Requirement:
Write the records below out in full, character for character, with no pictures.

===== Data under study

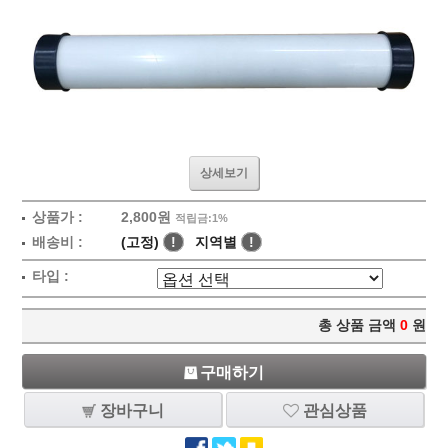
상세보기
상품가 :
2,800원
적립금:1%
배송비 :
(고정)
!
지역별
!
타입 :
총 상품 금액
0
원
구매하기
장바구니
관심상품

==========

Response for this exercise:
상세보기
상품가 :
2,800원
적립금:1%
배송비 :
(고정)
!
지역별
!
타입 :
총 상품 금액
0
원
구매하기
장바구니
관심상품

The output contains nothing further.